Santiago de Cuba

Santiago de Cuba (map) is the second largest city in Cuba. Founded by Spanish conquistador Diego Velázquez de la Cuéllar in 1514, Santiago de Cuba today covers 1,023.8 sq km (395.3 sq mi) and has a population of 472,000 (2011 estimate).

Visiting Santiago de Cuba

You can fly to Santiago de Cuba from Havana. There are also trains and buses going there from Havana as well as from Camagüey and Santa Clara.

Places of Interest in Santiago de Cuba’s Historic Center

  1. Balcón de Velázquez
    A view point offering fantastic views of the city.

  2. Calle Heredia
    The most popular and probably liveliest street in Santiago de Cuba.

  3. Casa de Diego Velázquez (Museo de Ambiente Histórico Cubano)
    According to some (but disputed by others) this is the oldest private home in Cuba built in 1516 as the residence of governor Diego Velázquez. It has a long and fascinating history where it was used for various purposes. Today it houses a museum on the history of furniture in Cuba.

  4. Casa Natal de José María Heredia
    House where the namesake nationalist poet was born in 1803. The house has been preserved with peirod furniture of the early 19th century.

  5. Catedral de Nuestra Señora de la Asunción
    This is the cathedral of Santiago de Cuba.
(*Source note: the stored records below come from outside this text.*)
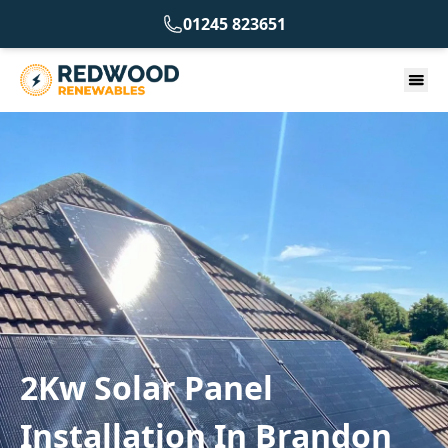
01245 823651
2Kw Solar Panel
Installation In Brandon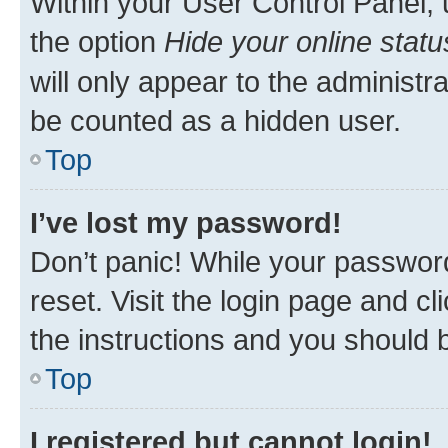
Within your User Control Panel, 
the option
Hide your online statu
will only appear to the administr
be counted as a hidden user.
Top
I’ve lost my password!
Don’t panic! While your password
reset. Visit the login page and cl
the instructions and you should b
Top
I registered but cannot login!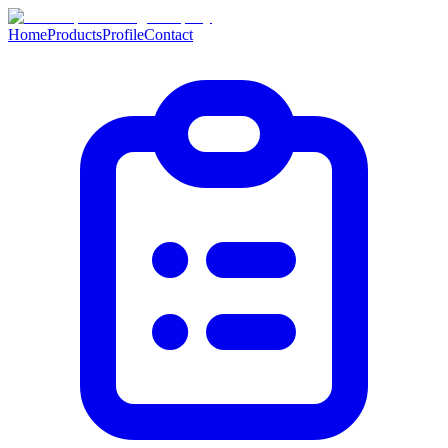
Home
Products
Profile
Contact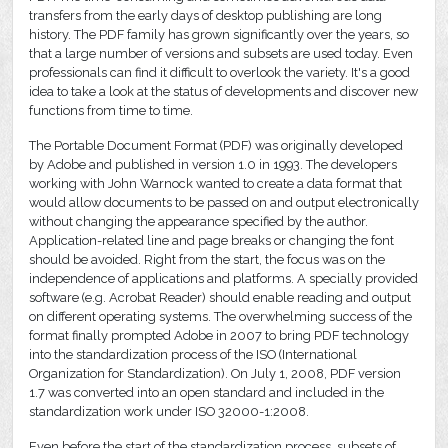
transfers from the early days of desktop publishing are long
history. The PDF family has grown significantly over the years, so
that a large number of versions and subsets are used today. Even
professionals can find it difficult to overlook the variety. It's a good
idea to take a look at the status of developments and discover new
functions from time to time.
The Portable Document Format (PDF) was originally developed
by Adobe and published in version 1.0 in 1993. The developers
working with John Warnock wanted to create a data format that
would allow documents to be passed on and output electronically
without changing the appearance specified by the author.
Application-related line and page breaks or changing the font
should be avoided. Right from the start, the focus was on the
independence of applications and platforms. A specially provided
software (e.g. Acrobat Reader) should enable reading and output
on different operating systems. The overwhelming success of the
format finally prompted Adobe in 2007 to bring PDF technology
into the standardization process of the ISO (International
Organization for Standardization). On July 1, 2008, PDF version
1.7 was converted into an open standard and included in the
standardization work under ISO 32000-1:2008.
Even before the start of the standardization process, subsets of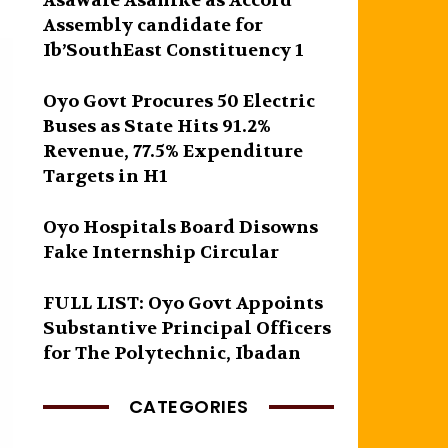
Asawale Asanike as Accord
Assembly candidate for
Ib’SouthEast Constituency 1
Oyo Govt Procures 50 Electric
Buses as State Hits 91.2%
Revenue, 77.5% Expenditure
Targets in H1
Oyo Hospitals Board Disowns
Fake Internship Circular
FULL LIST: Oyo Govt Appoints
Substantive Principal Officers
for The Polytechnic, Ibadan
CATEGORIES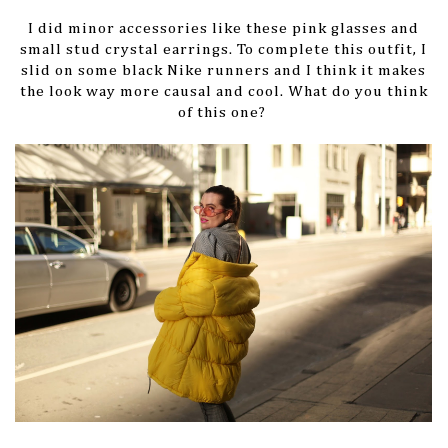
I did minor accessories like these pink glasses and
small stud crystal earrings. To complete this outfit, I
slid on some black Nike runners and I think it makes
the look way more causal and cool. What do you think
of this one?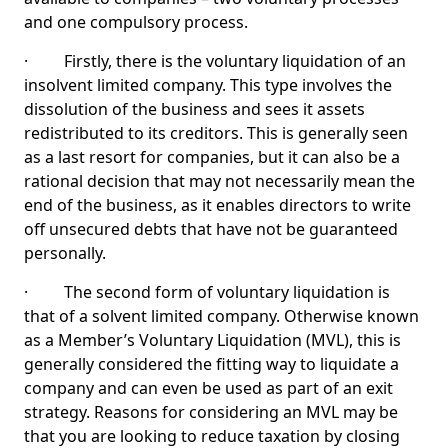
and one compulsory process.
· Firstly, there is the voluntary liquidation of an
insolvent limited company. This type involves the
dissolution of the business and sees it assets
redistributed to its creditors. This is generally seen
as a last resort for companies, but it can also be a
rational decision that may not necessarily mean the
end of the business, as it enables directors to write
off unsecured debts that have not be guaranteed
personally.
· The second form of voluntary liquidation is
that of a solvent limited company. Otherwise known
as a Member’s Voluntary Liquidation (MVL), this is
generally considered the fitting way to liquidate a
company and can even be used as part of an exit
strategy. Reasons for considering an MVL may be
that you are looking to reduce taxation by closing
Originally built in 1522, it has since been rebuilt a number of times. It has its own museum, the Museo Eclesi´stico, which exhibits Catholic religious objects.

  6. Museo de la Lucha Clandestina
    Once the Batista police headquarters, it was set upon and burnt down by revolutionaries headed by Frank País. Since then, it has been rebuilt, restored, and made a museum to recount the activities of the movement headed by Frank País.

  7. Museo del Carnaval
    Built in the late 18th century, this charming building has served different purposes before being converted in 1983 to explain and celebrate the Santiago Carnival.

  8. Museo del Ron
    Museum celebrating rum, showing how it is distilled and matured.

  9. Museo Provincial Bacardi Moreau
    Founded in 1828, this is the oldest museum in Cuba. It displays relics from the Spanish conquest to the war of independence.

  10. Parque Céspedes
    The central square of Santiago de Cuba, from where the rest of the city radiates.

  11. Tivolí
    A charming cosmopolitan neighborhood whose people hailed from various parts of the world.

Places of Interest outside Santiago de Cuba’s Historic Center

  1. Bosque de los Héroes
    Monument to Che Guevara and his comrades-in-arms who died with him in Bolivia.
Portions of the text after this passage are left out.